The main article's point about nested levels of repetition is interesting, and it introduced me to Christopher Alexander's The Nature of Order books.


> if you visit that article, you see it's about how the Parthenon is NOT designed after the Golden Ratio!

Oh, so it is! That's refreshing. I didn't expect the link to lead to an article at all, I expected to be invited to buy the book on Amazon.

I don't know, though. He comprehensively demolishes myths about the golden ratio except when promoting his own one. Those rectangular proportions won't lead to good architecture, but "The Golden Mean does apply to architectural composition in the context of scaling hierarchy that organizes complexity" because "Design is linked mathematically with natural growth through hierarchical subdivisions at distinct scales, which is found in a majority of natural structures." Ignore their woo-woo, try mine!


I played through Universal Paperclips 100 times in a row, but I was always seeking to optimize it. I agree that doing things exactly the same way gets old quickly.

I myself found a kind of zen in doing repetitive, monotonous tasks: doing dishes, laying bricks, updating 50 YAML files with the same changes...

There is something satisfying to my mild adhd brain about doing monotonous tasks. I used to work in a candle factory, and one of my tasks was cutting birthday candles to size and packaging them. In on 8 hour period i would package ~8000 candles into ~70 shipping boxes. Start the day with a pile of empty boxes and end the day with a pile of full boxes.

There is something very zen about the point at which you don’t even have to use your eyes anymore because the motions were so second-nature. Other people found it eye-wateringly boring but I thought it was peaceful.


[stub for offtopicness*]

* because repetition is offtopic on HN: https://hn.algolia.com/?dateRange=all&page=0&prefix=false&so...
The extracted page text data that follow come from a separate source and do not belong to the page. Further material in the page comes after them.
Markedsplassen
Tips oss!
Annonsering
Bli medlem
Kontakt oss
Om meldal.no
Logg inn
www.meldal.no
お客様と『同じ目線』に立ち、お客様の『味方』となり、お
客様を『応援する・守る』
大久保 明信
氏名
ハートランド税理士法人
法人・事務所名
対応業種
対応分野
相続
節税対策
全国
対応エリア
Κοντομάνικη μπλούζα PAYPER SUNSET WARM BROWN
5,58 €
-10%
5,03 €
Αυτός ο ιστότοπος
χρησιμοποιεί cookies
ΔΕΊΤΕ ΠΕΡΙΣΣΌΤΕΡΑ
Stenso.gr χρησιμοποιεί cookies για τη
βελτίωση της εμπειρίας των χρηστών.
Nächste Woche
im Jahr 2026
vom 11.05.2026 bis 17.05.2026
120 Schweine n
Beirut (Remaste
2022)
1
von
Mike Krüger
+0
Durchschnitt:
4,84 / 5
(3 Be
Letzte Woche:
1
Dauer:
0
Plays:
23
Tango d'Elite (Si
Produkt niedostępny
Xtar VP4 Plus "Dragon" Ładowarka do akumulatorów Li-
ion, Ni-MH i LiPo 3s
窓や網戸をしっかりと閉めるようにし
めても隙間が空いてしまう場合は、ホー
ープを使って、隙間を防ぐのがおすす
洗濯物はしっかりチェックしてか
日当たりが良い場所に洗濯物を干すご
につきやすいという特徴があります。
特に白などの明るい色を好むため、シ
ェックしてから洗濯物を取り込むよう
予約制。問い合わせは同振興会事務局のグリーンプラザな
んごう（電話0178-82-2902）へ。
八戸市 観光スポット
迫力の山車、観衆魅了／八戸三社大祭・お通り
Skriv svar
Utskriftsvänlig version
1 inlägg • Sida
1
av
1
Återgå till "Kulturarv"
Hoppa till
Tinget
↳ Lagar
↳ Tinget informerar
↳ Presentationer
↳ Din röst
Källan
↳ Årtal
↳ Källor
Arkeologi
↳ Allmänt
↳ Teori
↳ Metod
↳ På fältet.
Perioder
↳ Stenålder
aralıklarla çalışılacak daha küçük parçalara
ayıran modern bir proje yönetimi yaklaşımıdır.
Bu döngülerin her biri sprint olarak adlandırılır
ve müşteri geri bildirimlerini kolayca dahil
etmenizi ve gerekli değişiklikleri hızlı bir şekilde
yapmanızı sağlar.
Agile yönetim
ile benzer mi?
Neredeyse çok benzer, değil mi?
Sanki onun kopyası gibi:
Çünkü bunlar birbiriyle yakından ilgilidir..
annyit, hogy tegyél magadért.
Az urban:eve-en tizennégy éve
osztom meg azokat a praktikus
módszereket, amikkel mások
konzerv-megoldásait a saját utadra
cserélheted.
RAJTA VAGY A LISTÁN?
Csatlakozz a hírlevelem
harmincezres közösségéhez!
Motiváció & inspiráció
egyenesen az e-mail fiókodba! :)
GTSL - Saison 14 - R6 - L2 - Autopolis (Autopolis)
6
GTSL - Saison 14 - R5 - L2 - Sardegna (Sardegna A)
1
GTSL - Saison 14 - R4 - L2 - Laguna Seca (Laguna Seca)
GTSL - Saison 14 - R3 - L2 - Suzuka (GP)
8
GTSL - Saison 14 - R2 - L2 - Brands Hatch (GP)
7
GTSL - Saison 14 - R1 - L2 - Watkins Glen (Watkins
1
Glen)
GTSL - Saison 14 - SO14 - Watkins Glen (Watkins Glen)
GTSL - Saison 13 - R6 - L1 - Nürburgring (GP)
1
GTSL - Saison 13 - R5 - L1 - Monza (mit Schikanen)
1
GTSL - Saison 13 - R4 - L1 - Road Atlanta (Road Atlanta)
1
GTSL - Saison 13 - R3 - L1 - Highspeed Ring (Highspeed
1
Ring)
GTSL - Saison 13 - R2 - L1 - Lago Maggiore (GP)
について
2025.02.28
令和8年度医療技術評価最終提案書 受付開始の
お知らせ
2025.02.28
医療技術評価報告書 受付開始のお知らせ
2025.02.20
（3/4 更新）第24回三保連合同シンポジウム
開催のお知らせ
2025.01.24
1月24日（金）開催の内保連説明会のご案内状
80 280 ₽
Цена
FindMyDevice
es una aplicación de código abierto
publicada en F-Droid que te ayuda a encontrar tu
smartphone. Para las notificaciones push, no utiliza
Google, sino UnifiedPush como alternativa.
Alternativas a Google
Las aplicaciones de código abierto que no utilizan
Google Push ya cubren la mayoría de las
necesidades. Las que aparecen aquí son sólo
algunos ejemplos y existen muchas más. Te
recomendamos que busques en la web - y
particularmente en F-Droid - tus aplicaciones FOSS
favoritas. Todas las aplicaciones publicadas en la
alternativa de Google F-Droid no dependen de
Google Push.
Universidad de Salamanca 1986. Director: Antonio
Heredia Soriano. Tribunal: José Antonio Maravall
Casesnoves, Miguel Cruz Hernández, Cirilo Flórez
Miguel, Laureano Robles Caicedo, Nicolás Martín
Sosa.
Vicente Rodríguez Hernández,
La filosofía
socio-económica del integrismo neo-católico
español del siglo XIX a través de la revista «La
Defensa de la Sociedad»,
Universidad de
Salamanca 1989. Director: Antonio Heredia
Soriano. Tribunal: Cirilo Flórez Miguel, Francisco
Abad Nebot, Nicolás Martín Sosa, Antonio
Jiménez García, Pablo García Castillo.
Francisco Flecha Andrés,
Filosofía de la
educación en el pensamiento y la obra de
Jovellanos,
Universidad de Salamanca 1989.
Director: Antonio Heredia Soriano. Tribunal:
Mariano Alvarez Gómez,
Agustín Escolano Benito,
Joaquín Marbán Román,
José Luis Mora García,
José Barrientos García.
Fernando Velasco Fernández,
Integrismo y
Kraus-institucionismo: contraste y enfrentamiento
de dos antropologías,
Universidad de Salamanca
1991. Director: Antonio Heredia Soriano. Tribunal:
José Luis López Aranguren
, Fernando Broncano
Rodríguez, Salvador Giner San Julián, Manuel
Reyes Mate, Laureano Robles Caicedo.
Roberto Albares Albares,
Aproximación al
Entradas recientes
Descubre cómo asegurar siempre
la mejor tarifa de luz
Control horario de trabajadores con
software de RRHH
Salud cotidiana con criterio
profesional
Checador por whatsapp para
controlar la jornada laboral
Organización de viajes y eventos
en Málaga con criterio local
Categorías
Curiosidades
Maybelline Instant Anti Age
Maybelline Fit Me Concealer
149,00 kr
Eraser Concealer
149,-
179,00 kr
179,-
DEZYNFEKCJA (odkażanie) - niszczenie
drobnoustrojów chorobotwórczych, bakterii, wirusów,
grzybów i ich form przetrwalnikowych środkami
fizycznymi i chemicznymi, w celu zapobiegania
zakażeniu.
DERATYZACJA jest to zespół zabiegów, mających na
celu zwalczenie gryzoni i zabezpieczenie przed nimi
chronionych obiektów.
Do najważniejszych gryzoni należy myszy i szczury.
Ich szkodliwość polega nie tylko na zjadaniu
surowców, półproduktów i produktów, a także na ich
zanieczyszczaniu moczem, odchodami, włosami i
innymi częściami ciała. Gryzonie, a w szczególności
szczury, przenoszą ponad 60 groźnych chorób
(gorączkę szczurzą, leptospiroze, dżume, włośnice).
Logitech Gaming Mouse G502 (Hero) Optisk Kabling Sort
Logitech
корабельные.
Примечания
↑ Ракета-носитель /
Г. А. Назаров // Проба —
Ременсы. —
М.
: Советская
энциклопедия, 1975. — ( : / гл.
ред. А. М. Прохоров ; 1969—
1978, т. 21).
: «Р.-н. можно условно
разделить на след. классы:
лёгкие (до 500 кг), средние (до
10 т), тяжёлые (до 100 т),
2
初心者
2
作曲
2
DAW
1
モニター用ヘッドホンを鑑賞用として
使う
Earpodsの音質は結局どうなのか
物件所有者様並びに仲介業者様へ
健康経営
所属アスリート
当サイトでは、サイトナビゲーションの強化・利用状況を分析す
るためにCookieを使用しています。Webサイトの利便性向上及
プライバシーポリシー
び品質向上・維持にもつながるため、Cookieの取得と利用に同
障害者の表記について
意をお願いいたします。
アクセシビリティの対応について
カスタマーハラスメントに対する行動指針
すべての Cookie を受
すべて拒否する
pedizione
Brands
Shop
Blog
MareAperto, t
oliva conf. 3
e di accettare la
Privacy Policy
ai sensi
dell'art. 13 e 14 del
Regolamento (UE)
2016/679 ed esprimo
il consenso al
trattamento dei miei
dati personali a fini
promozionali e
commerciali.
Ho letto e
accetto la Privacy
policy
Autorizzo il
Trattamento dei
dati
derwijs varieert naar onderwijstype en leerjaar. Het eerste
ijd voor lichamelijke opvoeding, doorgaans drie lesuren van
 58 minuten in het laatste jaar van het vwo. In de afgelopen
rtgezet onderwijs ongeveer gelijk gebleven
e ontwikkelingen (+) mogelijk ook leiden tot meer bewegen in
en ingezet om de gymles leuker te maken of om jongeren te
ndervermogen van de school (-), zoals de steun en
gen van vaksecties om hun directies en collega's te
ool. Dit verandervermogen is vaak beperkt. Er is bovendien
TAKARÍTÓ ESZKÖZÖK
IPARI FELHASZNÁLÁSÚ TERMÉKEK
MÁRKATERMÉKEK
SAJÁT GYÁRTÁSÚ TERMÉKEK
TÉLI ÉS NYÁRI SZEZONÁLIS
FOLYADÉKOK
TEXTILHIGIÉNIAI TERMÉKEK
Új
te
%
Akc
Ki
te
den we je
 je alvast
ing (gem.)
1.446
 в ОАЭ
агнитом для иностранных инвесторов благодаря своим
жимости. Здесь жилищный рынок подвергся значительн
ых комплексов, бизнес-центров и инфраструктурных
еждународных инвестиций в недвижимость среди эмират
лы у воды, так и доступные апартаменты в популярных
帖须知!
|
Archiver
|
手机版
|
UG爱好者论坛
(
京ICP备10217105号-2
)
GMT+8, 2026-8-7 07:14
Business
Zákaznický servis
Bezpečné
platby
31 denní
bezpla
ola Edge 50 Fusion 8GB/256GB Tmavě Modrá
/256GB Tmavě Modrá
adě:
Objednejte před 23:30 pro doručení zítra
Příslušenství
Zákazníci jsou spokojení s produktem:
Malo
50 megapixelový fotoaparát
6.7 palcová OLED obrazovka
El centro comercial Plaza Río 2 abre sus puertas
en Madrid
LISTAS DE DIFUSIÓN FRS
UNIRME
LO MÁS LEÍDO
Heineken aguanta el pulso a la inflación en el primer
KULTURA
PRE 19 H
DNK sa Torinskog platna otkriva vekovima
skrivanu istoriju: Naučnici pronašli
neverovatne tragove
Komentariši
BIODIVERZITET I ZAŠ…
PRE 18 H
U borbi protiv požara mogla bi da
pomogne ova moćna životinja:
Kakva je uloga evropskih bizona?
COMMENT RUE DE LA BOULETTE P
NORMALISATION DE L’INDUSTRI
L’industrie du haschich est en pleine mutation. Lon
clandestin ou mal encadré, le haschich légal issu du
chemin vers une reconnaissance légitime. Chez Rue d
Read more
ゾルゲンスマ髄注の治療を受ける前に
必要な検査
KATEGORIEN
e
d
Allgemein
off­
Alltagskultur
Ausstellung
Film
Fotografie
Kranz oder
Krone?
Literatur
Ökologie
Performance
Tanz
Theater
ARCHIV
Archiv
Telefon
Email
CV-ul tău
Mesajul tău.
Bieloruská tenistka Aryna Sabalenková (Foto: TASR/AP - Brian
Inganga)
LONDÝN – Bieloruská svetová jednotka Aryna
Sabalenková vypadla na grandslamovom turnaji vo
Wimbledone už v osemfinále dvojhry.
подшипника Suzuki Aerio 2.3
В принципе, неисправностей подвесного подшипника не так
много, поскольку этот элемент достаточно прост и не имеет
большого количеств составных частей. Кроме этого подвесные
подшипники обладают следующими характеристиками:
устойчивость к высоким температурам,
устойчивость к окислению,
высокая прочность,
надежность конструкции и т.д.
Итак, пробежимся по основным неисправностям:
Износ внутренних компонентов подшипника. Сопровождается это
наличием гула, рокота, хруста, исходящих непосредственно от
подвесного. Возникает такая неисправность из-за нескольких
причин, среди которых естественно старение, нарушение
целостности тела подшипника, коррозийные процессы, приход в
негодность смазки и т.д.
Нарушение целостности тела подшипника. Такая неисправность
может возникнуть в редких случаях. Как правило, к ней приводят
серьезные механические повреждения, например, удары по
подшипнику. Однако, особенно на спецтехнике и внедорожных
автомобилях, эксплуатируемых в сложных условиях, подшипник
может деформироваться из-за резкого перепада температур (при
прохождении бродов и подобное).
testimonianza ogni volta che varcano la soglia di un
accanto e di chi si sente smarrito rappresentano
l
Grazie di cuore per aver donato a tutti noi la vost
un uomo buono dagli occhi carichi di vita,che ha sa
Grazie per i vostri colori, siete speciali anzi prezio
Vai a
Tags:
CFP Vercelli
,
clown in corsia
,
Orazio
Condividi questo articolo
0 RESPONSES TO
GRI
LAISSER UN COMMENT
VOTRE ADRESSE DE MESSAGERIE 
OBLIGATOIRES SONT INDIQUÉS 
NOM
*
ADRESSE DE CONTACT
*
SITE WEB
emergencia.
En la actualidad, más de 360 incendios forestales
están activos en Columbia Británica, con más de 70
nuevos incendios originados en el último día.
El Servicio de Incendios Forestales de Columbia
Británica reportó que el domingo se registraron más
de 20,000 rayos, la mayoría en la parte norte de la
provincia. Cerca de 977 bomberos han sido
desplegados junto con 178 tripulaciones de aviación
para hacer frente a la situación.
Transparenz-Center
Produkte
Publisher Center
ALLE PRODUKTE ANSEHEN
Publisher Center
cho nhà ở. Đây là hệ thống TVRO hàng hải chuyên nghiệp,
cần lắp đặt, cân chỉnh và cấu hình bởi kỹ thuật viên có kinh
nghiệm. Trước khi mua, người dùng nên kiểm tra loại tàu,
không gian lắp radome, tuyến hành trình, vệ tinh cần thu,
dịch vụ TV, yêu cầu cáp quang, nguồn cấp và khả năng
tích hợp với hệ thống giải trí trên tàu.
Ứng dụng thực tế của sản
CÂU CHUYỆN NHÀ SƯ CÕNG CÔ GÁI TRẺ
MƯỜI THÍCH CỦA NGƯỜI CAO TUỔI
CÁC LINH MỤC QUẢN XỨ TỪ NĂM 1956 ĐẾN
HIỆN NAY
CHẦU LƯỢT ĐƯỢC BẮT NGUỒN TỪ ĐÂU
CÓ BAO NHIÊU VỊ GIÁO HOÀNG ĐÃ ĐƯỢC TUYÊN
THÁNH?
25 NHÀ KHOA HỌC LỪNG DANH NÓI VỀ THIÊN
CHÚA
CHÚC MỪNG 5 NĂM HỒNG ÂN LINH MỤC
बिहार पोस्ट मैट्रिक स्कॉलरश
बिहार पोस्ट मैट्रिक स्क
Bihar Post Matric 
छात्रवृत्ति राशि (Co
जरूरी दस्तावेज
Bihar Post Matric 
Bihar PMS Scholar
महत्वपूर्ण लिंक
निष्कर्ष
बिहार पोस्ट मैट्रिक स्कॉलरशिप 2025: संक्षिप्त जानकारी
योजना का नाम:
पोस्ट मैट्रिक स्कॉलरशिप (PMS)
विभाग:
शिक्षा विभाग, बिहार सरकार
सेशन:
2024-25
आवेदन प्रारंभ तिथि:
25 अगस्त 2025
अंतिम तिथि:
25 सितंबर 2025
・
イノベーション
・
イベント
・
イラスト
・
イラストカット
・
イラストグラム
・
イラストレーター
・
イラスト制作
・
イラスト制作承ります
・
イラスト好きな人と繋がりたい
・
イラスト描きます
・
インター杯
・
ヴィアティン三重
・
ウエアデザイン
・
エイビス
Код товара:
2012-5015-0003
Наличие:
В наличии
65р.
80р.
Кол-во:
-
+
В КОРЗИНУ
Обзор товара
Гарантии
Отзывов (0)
Tell that to the next person who types “Tell that”

Tell that to people who meditate regularly

Tell that to the lap swimmers.

Lap swimming is alternating repetition, which Alexander specifically cites as the soul-satisfying alternative to simple repetition.

[flagged]


Incrementals tend to rely on a drip-feed of new mechanics and capabilities at the introductory phase, extensive automation in the middle phase, and marathon-like competition against other high-ranked players in the elite phase.

I don't think it's a particularly good counter-example.


Those are not 100% repetition.

Little change in agency outwardly, but there are new details to review.